Nvidia announces Q3 results, looks to microservices for future growth

Largest growth area in Q3 was the Gaming sector.

Nvidia announced surprisingly strong third quarter results this week, with CEO Jensen Huang painting a rosy picture for the future.

The company beat Wall Street expectations and posted a record revenue of $4.73 billion, a whopping 57 percent increase year-on-year. Net income was $1.34bn – up an impressive 49 percent year-on-year.

Gaming revenues increased the most. It was up a record-setting $2.27 billion, up 37 percent from a year earlier.

Data centre revenue also reached a record $1.9 billion. This was an eight percent increase over Q2 and up 162 percent YOY. The surge in data centre revenue was helped by the acquisition of Mellanox, which contributed 13 percent of overall revenue.

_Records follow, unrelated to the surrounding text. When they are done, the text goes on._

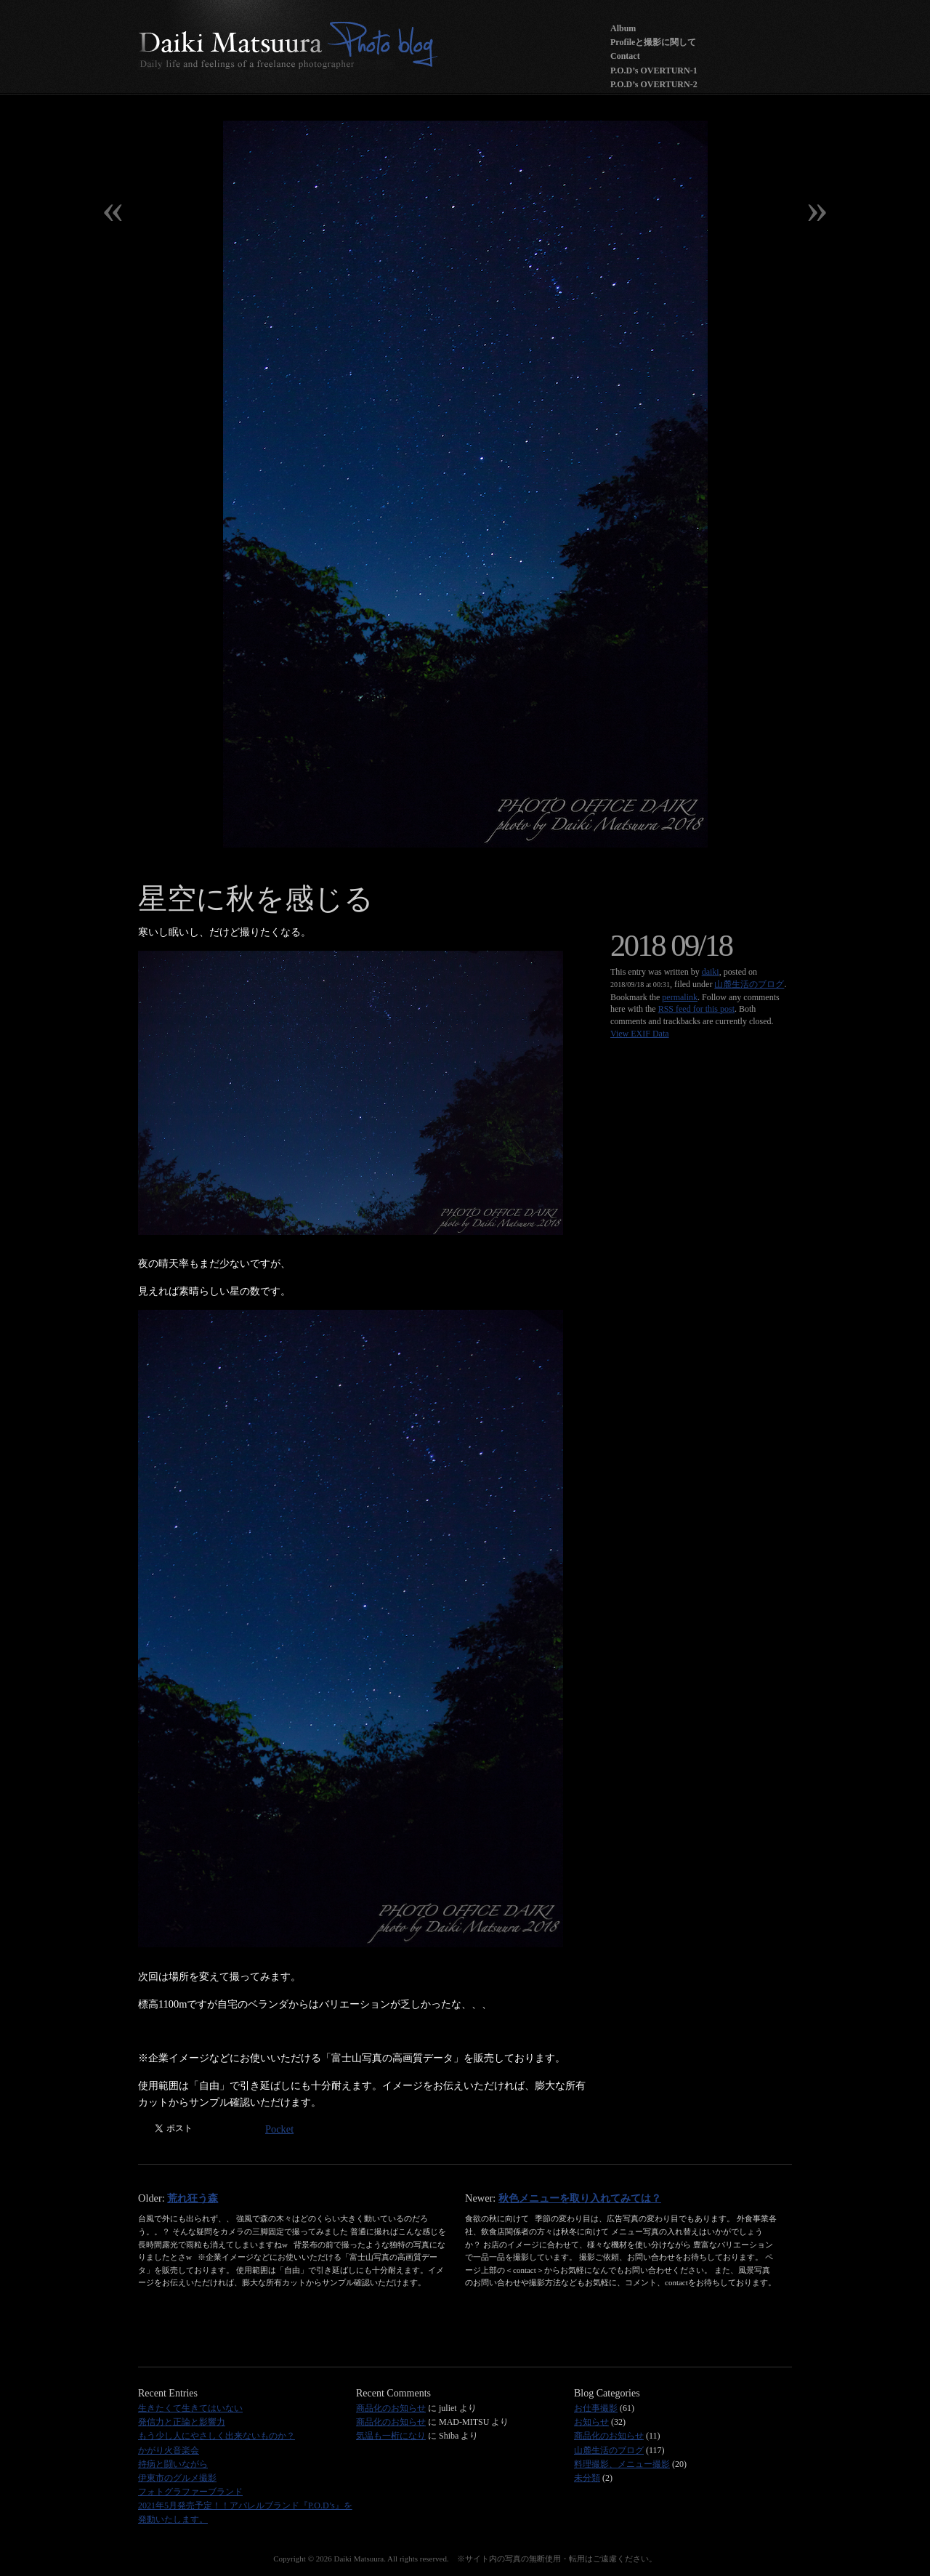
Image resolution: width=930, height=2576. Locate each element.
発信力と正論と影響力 (181, 2422)
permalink (680, 997)
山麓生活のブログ (749, 984)
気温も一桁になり (391, 2436)
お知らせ (591, 2422)
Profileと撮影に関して (653, 42)
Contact (625, 56)
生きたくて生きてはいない (190, 2408)
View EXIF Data (639, 1034)
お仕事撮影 (596, 2408)
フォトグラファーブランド (190, 2492)
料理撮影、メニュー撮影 (622, 2464)
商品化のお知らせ (391, 2408)
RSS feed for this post (696, 1009)
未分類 (587, 2478)
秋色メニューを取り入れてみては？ (579, 2198)
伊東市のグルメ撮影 (177, 2478)
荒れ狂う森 (192, 2198)
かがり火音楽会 (168, 2450)
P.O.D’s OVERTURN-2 (654, 84)
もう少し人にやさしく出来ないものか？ (216, 2436)
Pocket (279, 2129)
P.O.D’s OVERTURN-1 (654, 70)
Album (623, 28)
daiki (710, 972)
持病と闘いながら (173, 2464)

Nvidia CEO sees increased growth in future data centre sales

As reported in The Register, CEO Jensen Huang said he believes data centres will continue to require Nvidia products for their network and servers. In fact, he sees this area growing even more in the future.

“The vast majority of the world’s data centre is still built for the traditional hyper-converged architecture, which is all moving over to microservices-based, software-defined disaggregated architectures,” he said. Huang believes that change will create demand for faster east-west traffic.

“Imagine building firewalls into every single server,” Huang said. “And imagine every single transaction, every single transmission inside the data centre to be high speed and fully encrypted.”

“A pretty amazing amount of computation is going to have to be installed into future data centres,” he predicted.

Huang thinks a lot of that computation will happen inside data processing units (DPUs). A data processing units is a combination of network card, GPU and SoC. These units have become commonplace in hyperscale clouds.

Huang insisted that DPUs will be necessary because networking and security services can consume between 20 and 40 percent of server capacity. “We’re going to offload that,” he said.

“And I believe therefore that every single server in the world will have a DPU inside someday…because we care so much about security and…throughput and TCO. And it’s really the most cost-effective way of building a data centre. “

“And so I expect our DPU business to be quite large,” Huang concluded.